Silêncio de Alcolumbre e Propostas em Conflito: O Futuro da PEC 221/2019 no Senado
Seis dias após a aprovação da Proposta de Emenda à Constituição (PEC) 221/2019 na Câmara dos Deputados, a tramitação da proposta que extingue a escala 6×1 no Senado permanece estagnada. A falta de declarações do presidente do Senado, Davi Alcolumbre (União-AP), gera incertezas sobre os próximos passos do processo legislativo.
A Proposta e suas Implicações
A PEC 221/2019 visa não apenas eliminar a escala de trabalho de seis dias, mas também reduzir a jornada de trabalho de 44 para 40 horas semanais. Em contrapartida, a oposição apresentou a PEC 12/2026, que busca preservar a jornada atual, mantendo a carga de 44 horas e a possibilidade de seis dias de trabalho por semana. A proposta alternativa foi protocolada no dia seguinte à aprovação da PEC 221/2019, demonstrando a rápida mobilização dos opositores.
Silêncio Estratégico
A ausência de posicionamento de Alcolumbre sobre a tramitação da PEC 221/2019 é vista como uma manifestação de cautela institucional. A cientista política Luciana Santana, da Universidade Federal de Alagoas, sugere que o silêncio do presidente do Senado pode ser uma tentativa de evitar um posicionamento apressado em um tema que provoca reações divergentes entre o público e o empresariado. Ela observa que a pressão por uma discussão mais lenta, especialmente por parte de setores empresariais, tem crescido.

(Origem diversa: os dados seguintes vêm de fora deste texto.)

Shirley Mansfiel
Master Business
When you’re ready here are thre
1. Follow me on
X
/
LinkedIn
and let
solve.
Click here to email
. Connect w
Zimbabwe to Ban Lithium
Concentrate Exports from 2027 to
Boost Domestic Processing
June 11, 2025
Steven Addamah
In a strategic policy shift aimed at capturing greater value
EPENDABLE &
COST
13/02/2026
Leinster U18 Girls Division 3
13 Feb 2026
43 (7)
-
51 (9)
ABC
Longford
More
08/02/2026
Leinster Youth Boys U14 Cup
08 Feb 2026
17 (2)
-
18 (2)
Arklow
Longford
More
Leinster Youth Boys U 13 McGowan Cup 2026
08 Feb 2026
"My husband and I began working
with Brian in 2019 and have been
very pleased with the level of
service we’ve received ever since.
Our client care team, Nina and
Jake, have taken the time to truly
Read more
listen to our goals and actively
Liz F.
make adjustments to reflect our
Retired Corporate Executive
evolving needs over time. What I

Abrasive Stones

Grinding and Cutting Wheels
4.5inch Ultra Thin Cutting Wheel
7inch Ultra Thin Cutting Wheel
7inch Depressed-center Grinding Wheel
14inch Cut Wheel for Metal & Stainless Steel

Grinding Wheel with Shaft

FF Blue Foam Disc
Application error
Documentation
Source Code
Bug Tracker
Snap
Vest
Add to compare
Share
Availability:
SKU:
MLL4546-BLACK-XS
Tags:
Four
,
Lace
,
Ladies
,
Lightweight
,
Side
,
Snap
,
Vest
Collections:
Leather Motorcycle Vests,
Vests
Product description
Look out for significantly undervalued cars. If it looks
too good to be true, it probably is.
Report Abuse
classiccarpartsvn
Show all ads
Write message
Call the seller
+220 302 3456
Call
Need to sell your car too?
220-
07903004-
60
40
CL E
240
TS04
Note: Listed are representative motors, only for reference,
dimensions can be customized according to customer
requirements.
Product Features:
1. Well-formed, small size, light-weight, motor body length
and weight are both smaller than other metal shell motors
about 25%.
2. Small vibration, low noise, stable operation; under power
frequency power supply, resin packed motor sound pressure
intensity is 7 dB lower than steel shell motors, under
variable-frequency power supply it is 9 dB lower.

Expectativas de Tramitação
As lideranças no Senado aguardam uma reunião de líderes para definir os rumos da tramitação. A expectativa é que essa reunião ocorra na próxima semana, após o feriado de Corpus Christi. No entanto, as atividades nas comissões do Senado estavam reduzidas, com apenas uma sessão semipresencial agendada para a votação.
Interesses em Conflito
O comportamento de Alcolumbre é interpretado como um esforço para equilibrar interesses conflitantes. A cientista política Luciana Santana ressalta que, ao optar por acelerar ou desacelerar a tramitação, o presidente do Senado tenta atender tanto à pressão social por mudança quanto às preocupações expressas por empresários e parlamentares que veem a proposta como precipitada.
A Proposta da Oposição
A PEC da oposição propõe um novo regime de trabalho, onde a jornada seria definida por negociação individual entre empregador e empregado, ao invés de um modelo fixo. Essa alternativa mantém a carga de 44 horas e a possibilidade de trabalhar seis dias por semana, além de garantir que os acordos individuais tenham mais peso que os coletivos.
Reações e Críticas
O senador Rogério Marinho (PL-RN), autor da PEC da oposição, argumenta que sua proposta assegura a liberdade de escolha dos trabalhadores, evitando a imposição de um modelo único de jornada. No entanto, a líder do PT no Senado, Teresa Leitão (PT-PE), crítica essa abordagem, avaliando-a como um retrocesso que pode atrasar o fim da escala 6×1. Ela enfatiza a necessidade de reflexão e negociação, destacando o forte apelo popular pela mudança.
Próximos Passos
A PEC 221/2019 deverá ser analisada pela Comissão de Constituição e Justiça (CCJ), presidida pelo senador Otto Alencar (PSD-BA), antes de seguir para votação no Plenário. Alencar indicou que a proposta da Câmara terá prioridade, uma vez que foi protocolada antes da alternativa da oposição, que precisará “entrar na fila” para tramitação.
Considerações Finais
A tramitação da PEC 221/2019 no Senado reflete um complexo cenário político, onde interesses sociais e econômicos se entrelaçam. O silêncio de Davi Alcolumbre, aliado à rápida mobilização da oposição, levanta questões sobre o futuro da legislação trabalhista no Brasil e o impacto que essas mudanças podem ter na vida dos trabalhadores.